Jesús habló en términos semejantes al dirigirse a los fariseos para hablarles de su hipocresía religiosa. Ellos daban a Dios el diezmo, es decir, el 10% aun de sus especias, pero descuidaban la justicia, la misericordia, y la fe. “¡Ay de vosotros, escribas y fariseos, hipócritas! porque diezmáis la menta y el eneldo y el comino, y dejáis lo más importante de la ley: la justicia, la misericordia y la fe.
Esto era necesario hacer, sin dejar de hacer aquello”, Mateo 23:23. Los escribas y fariseos eran totalmente inconsistentes, habiendo perdido por completo el sentido de las proporciones en cuestiones espirituales. Escrupulosamente celosos de las cosas exteriores más triviales, tales como todo lo relacionado con el diezmo de pequeñas semillas y plantas, olvidaban los más importantes principios morales.

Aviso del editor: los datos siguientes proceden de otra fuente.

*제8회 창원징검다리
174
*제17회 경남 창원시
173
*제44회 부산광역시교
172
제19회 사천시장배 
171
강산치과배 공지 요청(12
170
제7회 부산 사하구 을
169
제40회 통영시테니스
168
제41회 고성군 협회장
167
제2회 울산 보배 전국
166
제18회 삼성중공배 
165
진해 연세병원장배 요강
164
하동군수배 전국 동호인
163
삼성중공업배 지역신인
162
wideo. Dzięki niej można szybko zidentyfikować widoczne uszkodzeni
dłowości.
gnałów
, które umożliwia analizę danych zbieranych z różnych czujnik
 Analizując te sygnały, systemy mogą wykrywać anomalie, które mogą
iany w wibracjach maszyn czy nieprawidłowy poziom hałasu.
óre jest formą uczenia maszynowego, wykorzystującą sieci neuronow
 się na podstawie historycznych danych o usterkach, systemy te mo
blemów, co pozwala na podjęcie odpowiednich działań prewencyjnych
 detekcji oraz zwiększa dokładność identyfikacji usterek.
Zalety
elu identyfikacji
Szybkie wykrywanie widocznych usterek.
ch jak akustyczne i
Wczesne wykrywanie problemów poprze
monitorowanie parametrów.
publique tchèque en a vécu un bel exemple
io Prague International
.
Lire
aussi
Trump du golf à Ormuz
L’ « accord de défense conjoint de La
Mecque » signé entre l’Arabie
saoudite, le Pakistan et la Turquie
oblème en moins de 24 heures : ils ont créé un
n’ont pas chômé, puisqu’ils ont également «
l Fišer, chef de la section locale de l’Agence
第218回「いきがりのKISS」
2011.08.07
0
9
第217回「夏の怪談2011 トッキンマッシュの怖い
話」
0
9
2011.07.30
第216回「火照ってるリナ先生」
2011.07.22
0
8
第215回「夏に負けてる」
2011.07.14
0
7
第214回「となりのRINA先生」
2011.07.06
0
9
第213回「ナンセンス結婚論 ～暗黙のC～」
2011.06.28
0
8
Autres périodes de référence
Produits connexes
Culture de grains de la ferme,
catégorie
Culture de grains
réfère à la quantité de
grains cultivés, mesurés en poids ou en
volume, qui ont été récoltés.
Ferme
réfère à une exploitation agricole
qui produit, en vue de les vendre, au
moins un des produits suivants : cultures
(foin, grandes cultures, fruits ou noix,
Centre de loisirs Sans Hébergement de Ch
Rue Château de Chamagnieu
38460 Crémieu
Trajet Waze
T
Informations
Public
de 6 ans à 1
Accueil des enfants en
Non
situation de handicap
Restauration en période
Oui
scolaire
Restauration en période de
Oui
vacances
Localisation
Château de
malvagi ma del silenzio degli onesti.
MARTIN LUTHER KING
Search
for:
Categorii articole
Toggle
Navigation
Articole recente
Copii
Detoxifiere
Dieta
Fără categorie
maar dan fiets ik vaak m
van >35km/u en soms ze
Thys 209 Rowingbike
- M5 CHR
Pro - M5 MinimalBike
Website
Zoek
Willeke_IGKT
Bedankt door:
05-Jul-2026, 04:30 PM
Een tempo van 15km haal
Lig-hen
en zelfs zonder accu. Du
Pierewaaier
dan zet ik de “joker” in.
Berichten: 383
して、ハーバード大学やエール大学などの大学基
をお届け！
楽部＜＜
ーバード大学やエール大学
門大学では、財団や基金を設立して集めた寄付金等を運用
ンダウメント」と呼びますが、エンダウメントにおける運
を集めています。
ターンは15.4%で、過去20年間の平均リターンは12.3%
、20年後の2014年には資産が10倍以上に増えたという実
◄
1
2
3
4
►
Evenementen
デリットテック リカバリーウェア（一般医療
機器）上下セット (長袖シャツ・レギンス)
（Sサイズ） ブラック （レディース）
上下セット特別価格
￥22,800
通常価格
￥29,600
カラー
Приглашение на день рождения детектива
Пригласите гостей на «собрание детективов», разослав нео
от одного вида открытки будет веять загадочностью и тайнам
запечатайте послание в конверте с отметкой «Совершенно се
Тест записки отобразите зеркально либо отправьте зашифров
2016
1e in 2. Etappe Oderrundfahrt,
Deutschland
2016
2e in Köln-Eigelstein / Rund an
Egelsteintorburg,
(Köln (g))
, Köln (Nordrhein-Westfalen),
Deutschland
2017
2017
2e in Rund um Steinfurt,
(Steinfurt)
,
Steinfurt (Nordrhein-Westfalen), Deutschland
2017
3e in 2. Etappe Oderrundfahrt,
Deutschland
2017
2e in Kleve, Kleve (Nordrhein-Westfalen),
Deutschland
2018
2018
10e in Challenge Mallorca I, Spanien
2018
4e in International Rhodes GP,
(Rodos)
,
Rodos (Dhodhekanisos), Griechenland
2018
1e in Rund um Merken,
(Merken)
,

Dios no busca ni llama a religiosos, Él quiere gente sencilla, que le busque de corazón. Si así lo haces, entonces has llegado a la Luz verdadera, que es Jesucristo el Señor.
Cuando Jesús dice: “Esto era necesario hacer”, adquiere significación al afirmar que lo moralmente correcto es que sus discípulos practiquen el diezmo, no como una obligación legal, sino como un acto de disciplina consciente.

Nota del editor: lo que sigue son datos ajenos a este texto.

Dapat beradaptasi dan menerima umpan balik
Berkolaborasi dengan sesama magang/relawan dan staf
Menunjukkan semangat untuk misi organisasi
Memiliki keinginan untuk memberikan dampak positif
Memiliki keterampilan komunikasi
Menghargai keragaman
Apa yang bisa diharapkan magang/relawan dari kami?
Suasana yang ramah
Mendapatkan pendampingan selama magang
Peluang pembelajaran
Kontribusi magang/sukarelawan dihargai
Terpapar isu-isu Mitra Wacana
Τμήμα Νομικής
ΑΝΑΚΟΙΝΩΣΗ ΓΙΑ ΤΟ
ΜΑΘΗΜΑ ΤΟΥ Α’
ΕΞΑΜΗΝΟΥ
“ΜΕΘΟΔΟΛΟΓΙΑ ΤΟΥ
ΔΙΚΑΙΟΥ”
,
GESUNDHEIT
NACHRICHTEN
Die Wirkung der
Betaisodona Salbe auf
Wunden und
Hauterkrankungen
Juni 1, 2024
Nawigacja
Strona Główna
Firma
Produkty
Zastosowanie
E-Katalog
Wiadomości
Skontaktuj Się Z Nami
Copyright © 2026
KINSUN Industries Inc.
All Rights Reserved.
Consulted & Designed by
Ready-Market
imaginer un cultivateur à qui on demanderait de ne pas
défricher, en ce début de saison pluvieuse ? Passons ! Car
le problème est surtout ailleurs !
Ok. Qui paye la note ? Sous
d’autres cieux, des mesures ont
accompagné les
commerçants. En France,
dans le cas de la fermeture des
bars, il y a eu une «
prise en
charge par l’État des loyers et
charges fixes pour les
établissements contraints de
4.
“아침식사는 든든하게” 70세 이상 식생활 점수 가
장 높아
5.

Cuando alguien da algo con dolor o por pena, no es del agrado de Dios, porque Dios ama al dador alegre. El diezmar es una práctica consciente de la persona que lo hace y viene del Espíritu Santo, nunca por una obligación.
Cito nuevamente el verso 8, de Miqueas del capítulo 6: “Oh hombre, él te ha declarado lo que es bueno, y qué pide Jehová de ti: solamente hacer justicia, y amar misericordia, y humillarte ante tu Dios”.
Es decir, Dios esperaba una relación moral del pueblo vinculado a Él por el antiguo pacto.
Los rabinos estudiaron la Ley y hallaron en ella 613 preceptos.
En el salmo 15 todos aparecen reducidos a 11 principios y en Isaías 33:15 a 6 mandamientos. Pero aquí se les condensa en 3: 1-) Mantente honesto en todo lo que hagas; 2-) ama la fidelidad con compasión y 3-) comprométete a vivir en sumisión al Señor. Si así lo haces, encontrarás la misericordia de Dios.
Que la luz de Cristo brille en cada vida, hogar, familia y más allá de su gracia. Hoy es el tiempo ideal para recibir la Luz que vence las tinieblas, porque celebramos el nacimiento de aquel que dijo: “Así alumbre vuestra luz delante de los hombres, para que vean vuestras buenas obras, y glorifiquen a vuestro padre que está en los cielos”, Mateo 4:16.
Al finalizar este año 2025, es mi deseo que cada lector de este mensaje, reciba esa LUZ, Cristo Jesús en cada corazón.
Este año está en sus días finales y hoy es el tiempo de que cada familia se una, buscando el perdón y así reunirse en amor y perdonar, en el nombre de Jesús.
Hoy y ahora, es el tiempo del perdón y hallar la paz que viene de Dios.
Les bendigo, amados hijos del Dios Viviente, en Cristo Jesús.